*** Block opens ***

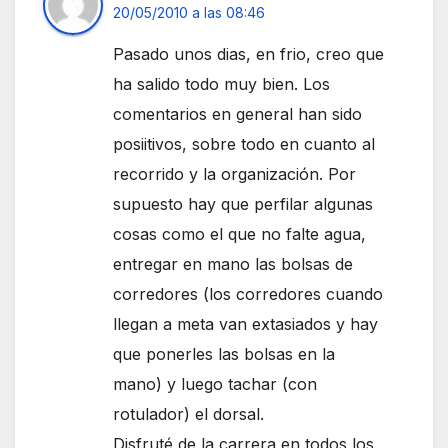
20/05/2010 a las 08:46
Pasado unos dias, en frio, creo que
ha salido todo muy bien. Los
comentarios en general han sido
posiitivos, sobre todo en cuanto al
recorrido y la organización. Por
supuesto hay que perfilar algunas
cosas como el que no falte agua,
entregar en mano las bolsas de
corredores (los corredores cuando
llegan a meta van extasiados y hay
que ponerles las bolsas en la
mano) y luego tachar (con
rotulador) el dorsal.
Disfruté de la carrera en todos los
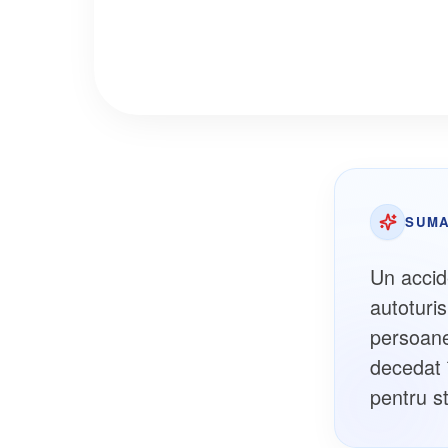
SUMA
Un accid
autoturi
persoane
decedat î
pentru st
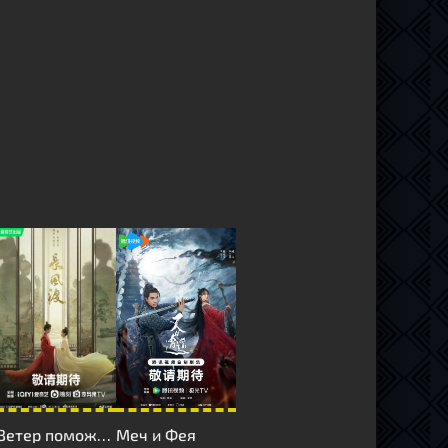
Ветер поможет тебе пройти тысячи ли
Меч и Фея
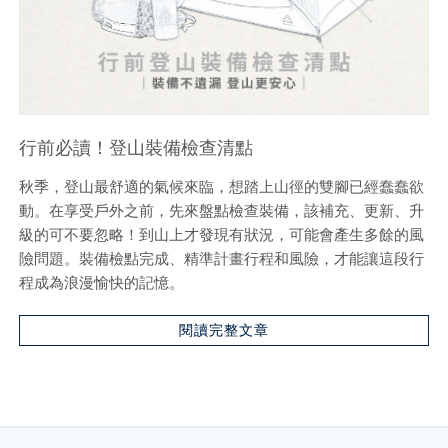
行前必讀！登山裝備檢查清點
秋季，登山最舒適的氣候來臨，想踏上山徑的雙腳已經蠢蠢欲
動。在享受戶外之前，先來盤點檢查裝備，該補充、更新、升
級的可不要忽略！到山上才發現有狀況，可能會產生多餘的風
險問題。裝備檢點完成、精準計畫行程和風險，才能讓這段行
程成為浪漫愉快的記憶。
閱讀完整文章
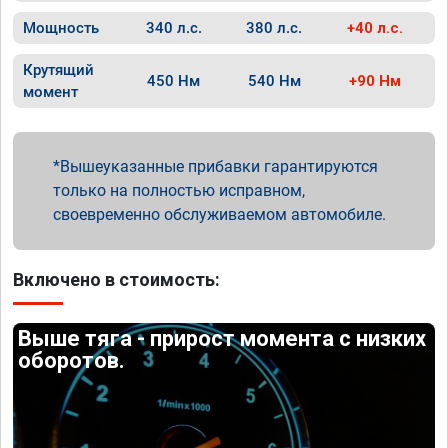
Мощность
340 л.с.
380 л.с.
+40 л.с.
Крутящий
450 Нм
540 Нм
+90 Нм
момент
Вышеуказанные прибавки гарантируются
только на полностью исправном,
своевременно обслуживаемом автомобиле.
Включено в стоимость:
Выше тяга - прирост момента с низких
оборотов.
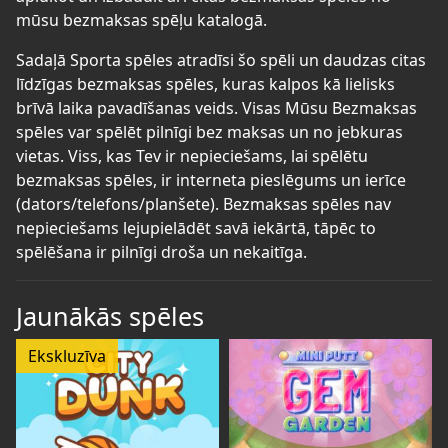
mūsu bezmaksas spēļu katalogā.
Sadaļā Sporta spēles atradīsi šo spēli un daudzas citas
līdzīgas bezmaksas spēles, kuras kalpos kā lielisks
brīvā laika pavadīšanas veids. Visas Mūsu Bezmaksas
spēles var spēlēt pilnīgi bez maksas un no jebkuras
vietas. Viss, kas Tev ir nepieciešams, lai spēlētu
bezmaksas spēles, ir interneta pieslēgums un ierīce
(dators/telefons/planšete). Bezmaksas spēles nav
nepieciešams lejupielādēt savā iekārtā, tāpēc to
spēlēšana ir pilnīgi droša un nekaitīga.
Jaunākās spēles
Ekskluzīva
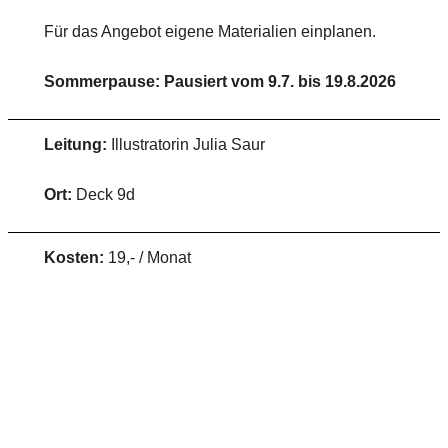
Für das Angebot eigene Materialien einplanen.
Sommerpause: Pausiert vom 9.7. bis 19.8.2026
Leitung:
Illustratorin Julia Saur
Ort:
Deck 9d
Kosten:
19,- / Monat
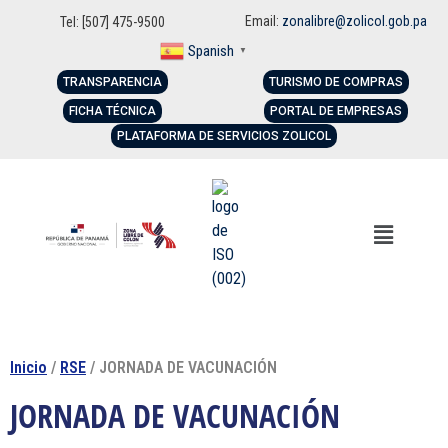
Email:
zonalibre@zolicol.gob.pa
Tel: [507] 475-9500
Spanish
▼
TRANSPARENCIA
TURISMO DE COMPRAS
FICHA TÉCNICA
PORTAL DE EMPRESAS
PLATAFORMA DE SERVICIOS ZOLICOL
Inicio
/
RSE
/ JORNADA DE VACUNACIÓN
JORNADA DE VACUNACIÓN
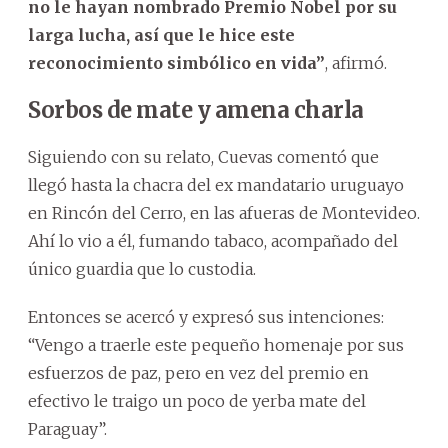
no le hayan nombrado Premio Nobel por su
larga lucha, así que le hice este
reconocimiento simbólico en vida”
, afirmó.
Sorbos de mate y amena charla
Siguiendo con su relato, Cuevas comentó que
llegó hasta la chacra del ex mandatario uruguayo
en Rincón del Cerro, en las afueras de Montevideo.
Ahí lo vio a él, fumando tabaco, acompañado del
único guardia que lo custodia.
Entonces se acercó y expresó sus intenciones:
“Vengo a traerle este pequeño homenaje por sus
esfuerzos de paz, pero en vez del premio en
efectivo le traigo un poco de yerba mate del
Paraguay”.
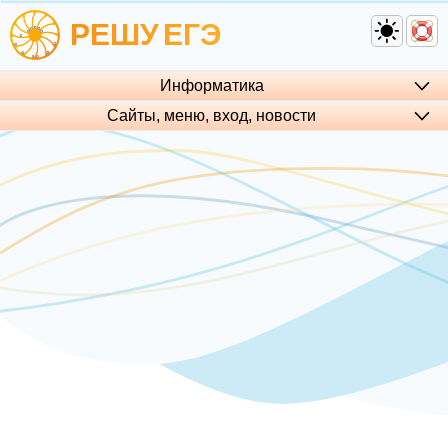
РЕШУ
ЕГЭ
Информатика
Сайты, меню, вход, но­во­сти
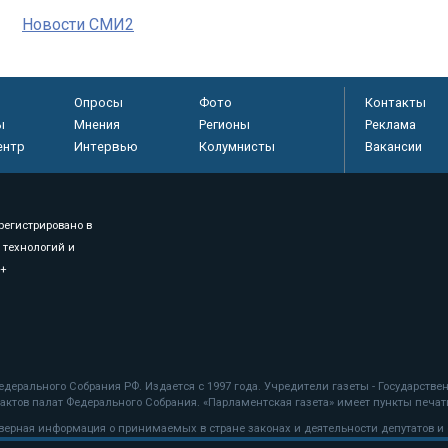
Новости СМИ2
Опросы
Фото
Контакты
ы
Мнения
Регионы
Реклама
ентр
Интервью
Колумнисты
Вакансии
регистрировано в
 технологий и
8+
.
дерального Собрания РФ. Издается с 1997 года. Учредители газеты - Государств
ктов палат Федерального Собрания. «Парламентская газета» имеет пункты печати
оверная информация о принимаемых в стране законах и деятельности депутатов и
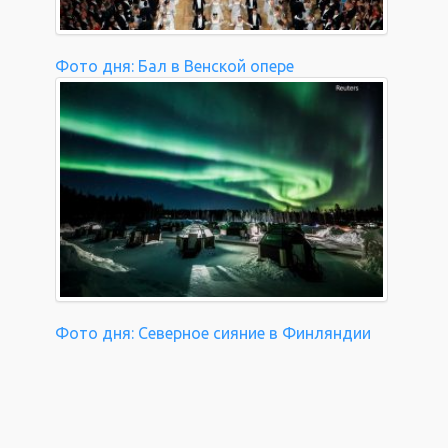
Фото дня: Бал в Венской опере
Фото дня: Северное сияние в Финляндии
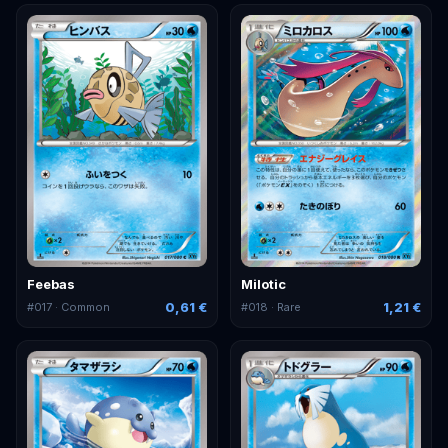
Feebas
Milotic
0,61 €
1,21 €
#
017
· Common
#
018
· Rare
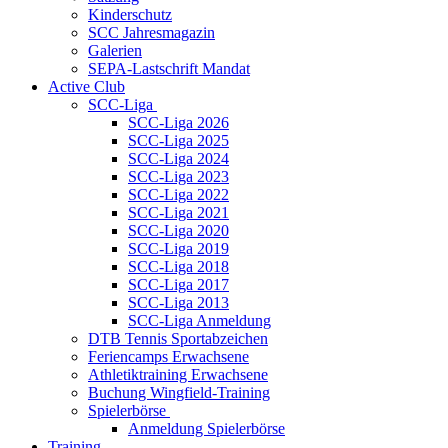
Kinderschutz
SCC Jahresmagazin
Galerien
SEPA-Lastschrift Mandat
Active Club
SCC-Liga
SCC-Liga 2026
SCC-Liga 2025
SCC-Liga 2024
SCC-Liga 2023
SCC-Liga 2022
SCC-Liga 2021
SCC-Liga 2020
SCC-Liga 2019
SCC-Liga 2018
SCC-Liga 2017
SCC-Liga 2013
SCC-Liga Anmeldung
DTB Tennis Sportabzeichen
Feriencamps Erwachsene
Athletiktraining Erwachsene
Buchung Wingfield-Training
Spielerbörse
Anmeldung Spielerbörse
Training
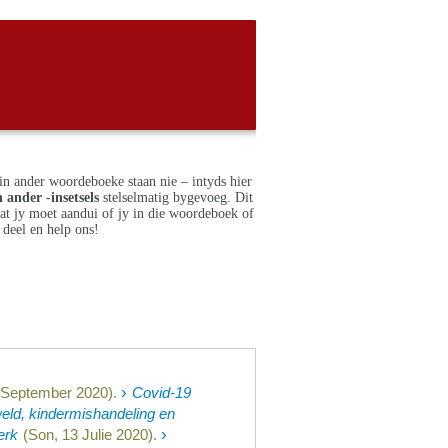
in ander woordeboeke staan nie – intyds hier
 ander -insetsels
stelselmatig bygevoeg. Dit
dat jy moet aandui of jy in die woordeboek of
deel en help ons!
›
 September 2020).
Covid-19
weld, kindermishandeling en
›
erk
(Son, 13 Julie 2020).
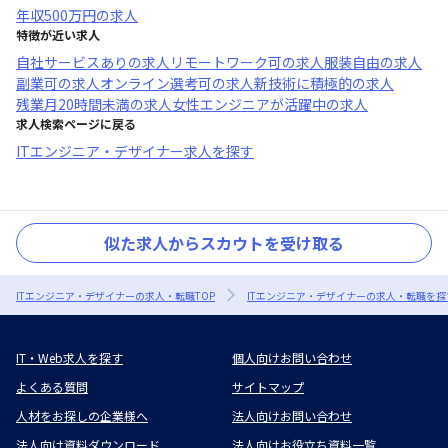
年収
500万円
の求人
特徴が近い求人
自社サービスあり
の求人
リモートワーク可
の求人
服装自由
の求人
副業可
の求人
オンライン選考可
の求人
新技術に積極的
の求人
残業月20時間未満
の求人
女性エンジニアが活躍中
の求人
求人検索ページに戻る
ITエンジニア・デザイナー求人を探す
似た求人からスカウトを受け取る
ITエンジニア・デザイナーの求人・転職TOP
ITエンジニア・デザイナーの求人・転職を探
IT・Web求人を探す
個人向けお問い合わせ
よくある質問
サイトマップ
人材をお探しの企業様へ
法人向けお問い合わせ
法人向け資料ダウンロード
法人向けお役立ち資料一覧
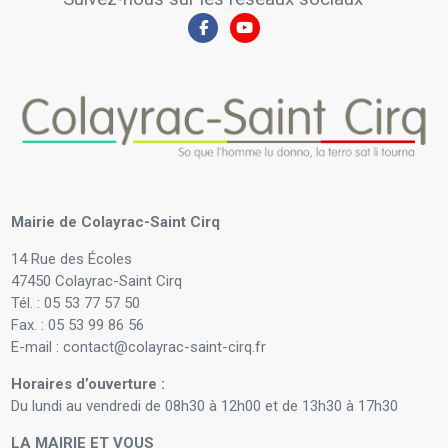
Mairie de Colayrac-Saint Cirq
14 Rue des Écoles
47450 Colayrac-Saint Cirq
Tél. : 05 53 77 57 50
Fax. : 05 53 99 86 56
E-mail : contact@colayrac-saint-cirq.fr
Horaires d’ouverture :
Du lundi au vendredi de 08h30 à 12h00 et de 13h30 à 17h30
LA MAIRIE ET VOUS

*** Block closes ***

WHAT YOU SHOULD DO:
Leave the pictures out and please restate exactly the lines running from the start of the material through the one with "llegan a meta van extasiados y hay".

WRITTEN REPLY:
20/05/2010 a las 08:46
Pasado unos dias, en frio, creo que
ha salido todo muy bien. Los
comentarios en general han sido
posiitivos, sobre todo en cuanto al
recorrido y la organización. Por
supuesto hay que perfilar algunas
cosas como el que no falte agua,
entregar en mano las bolsas de
corredores (los corredores cuando
llegan a meta van extasiados y hay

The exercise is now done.